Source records
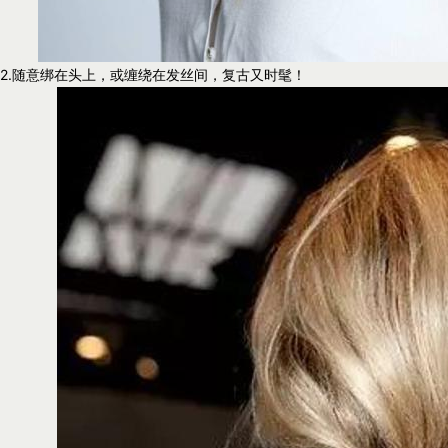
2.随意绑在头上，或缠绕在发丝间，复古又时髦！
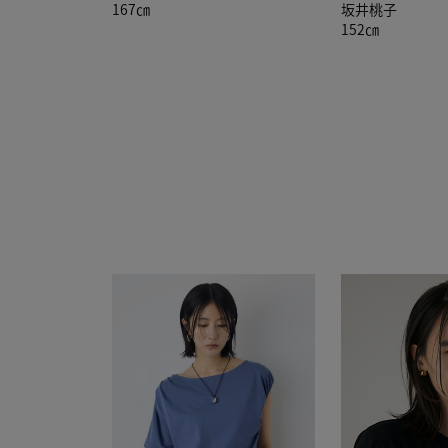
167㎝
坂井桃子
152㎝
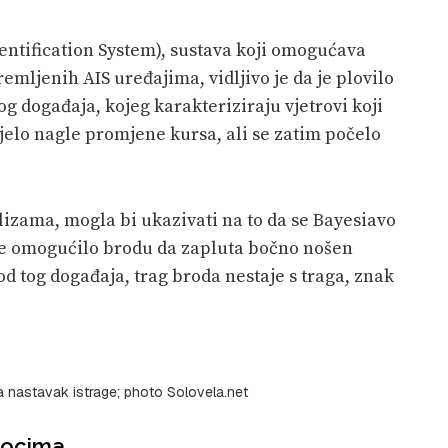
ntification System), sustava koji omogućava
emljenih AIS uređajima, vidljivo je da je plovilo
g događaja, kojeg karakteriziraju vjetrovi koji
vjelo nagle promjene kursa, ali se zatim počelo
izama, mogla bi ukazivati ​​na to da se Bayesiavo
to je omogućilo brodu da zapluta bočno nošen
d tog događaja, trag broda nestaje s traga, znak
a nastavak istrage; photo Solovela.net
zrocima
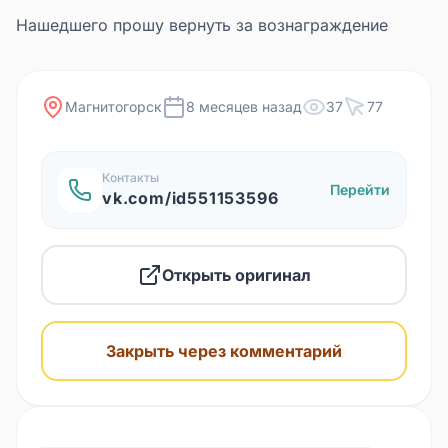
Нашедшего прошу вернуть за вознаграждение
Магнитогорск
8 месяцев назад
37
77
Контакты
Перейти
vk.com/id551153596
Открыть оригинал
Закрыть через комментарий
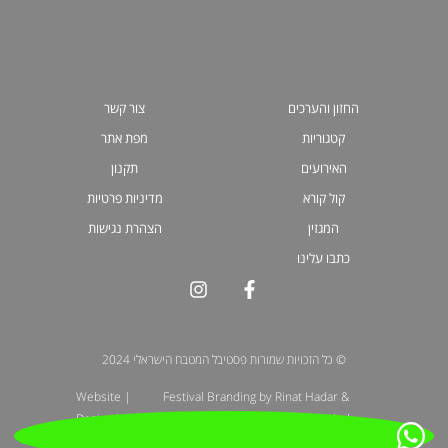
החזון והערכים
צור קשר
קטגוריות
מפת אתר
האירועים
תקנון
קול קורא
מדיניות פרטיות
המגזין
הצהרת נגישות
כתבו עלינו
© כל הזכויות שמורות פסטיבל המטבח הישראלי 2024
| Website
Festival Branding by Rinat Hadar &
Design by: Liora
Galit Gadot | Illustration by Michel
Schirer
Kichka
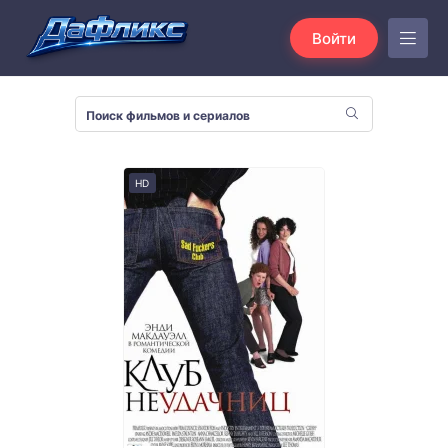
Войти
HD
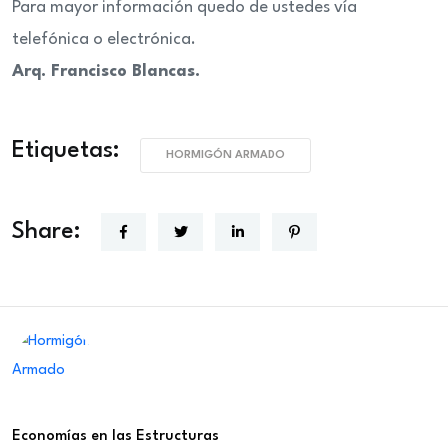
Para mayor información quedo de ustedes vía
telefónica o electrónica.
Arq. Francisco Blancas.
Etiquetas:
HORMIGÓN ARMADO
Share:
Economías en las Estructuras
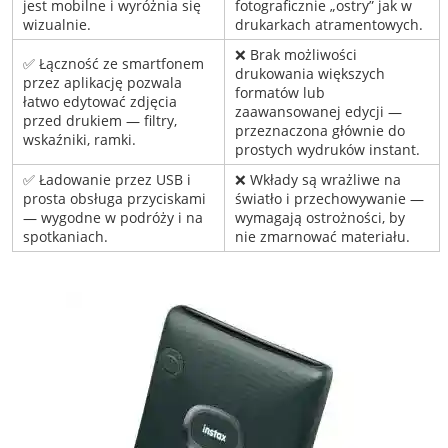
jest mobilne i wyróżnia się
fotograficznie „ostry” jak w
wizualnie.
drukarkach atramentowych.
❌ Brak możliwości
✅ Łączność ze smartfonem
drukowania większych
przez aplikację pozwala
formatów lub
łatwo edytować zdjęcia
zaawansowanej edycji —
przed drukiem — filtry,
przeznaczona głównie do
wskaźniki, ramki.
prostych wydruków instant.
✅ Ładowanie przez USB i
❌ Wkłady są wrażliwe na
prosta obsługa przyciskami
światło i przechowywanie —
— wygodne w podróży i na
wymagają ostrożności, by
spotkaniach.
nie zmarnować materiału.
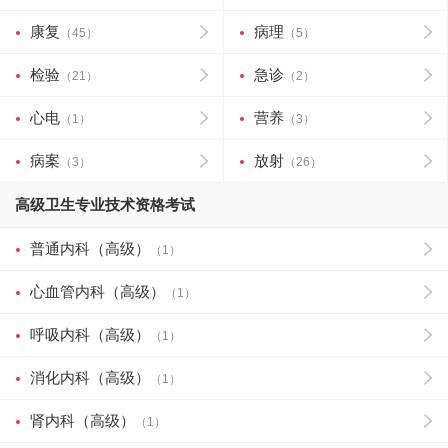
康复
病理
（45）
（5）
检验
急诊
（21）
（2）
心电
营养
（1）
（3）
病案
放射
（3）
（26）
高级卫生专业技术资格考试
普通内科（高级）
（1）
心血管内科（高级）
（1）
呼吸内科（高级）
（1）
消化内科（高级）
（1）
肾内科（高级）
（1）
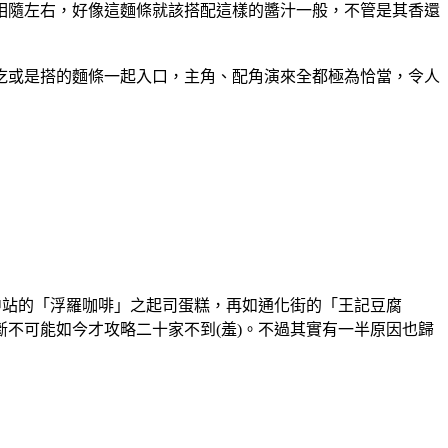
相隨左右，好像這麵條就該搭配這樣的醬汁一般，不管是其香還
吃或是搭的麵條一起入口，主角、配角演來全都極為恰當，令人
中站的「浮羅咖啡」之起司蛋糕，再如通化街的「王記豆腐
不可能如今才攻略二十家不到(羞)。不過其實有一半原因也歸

| Exercise aim |
Make a word-for-word copy of the entries, without any pictures.

| Output of the exercise |
2.随意绑在头上，或缠绕在发丝间，复古又时髦！
167㎝
坂井桃子
152㎝
ntification System), sustava koji omogućava
emljenih AIS uređajima, vidljivo je da je plovilo
g događaja, kojeg karakteriziraju vjetrovi koji
vjelo nagle promjene kursa, ali se zatim počelo
izama, mogla bi ukazivati ​​na to da se Bayesiavo
to je omogućilo brodu da zapluta bočno nošen
d tog događaja, trag broda nestaje s traga, znak
a nastavak istrage; photo Solovela.net
zrocima
Нашедшего прошу вернуть за вознаграждение
Магнитогорск
8 месяцев назад
37
77
Контакты
Перейти
vk.com/id551153596
Открыть оригинал
Закрыть через комментарий
החזון והערכים
צור קשר
קטגוריות
מפת אתר
האירועים
תקנון
קול קורא
מדיניות פרטיות
המגזין
הצהרת נגישות
כתבו עלינו
© כל הזכויות שמורות פסטיבל המטבח הישראלי 2024
| Website
Festival Branding by Rinat Hadar &
Design by: Liora
Galit Gadot | Illustration by Michel
Schirer
Kichka
Войти
HD
Para mayor información quedo de ustedes vía
telefónica o electrónica.
Arq. Francisco Blancas.
Etiquetas:
HORMIGÓN ARMADO
Share:
Economías en las Estructuras
jest mobilne i wyróżnia się
fotograficznie „ostry” jak w
wizualnie.
drukarkach atramentowych.
❌ Brak możliwości
✅ Łączność ze smartfonem
drukowania większych
przez aplikację pozwala
formatów lub
łatwo edytować zdjęcia
zaawansowanej edycji —
przed drukiem — filtry,
przeznaczona głównie do
wskaźniki, ramki.
prostych wydruków instant.
✅ Ładowanie przez USB i
❌ Wkłady są wrażliwe na
prosta obsługa przyciskami
światło i przechowywanie —
— wygodne w podróży i na
wymagają ostrożności, by
spotkaniach.
nie zmarnować materiału.
康复
病理
（45）
（5）
检验
急诊
（21）
（2）
心电
营养
（1）
（3）
病案
放射
（3）
（26）
高级卫生专业技术资格考试
普通内科（高级）
（1）
心血管内科（高级）
（1）
呼吸内科（高级）
（1）
消化内科（高级）
（1）
肾内科（高级）
（1）
相隨左右，好像這麵條就該搭配這樣的醬汁一般，不管是其香還
吃或是搭的麵條一起入口，主角、配角演來全都極為恰當，令人
中站的「浮羅咖啡」之起司蛋糕，再如通化街的「王記豆腐
不可能如今才攻略二十家不到(羞)。不過其實有一半原因也歸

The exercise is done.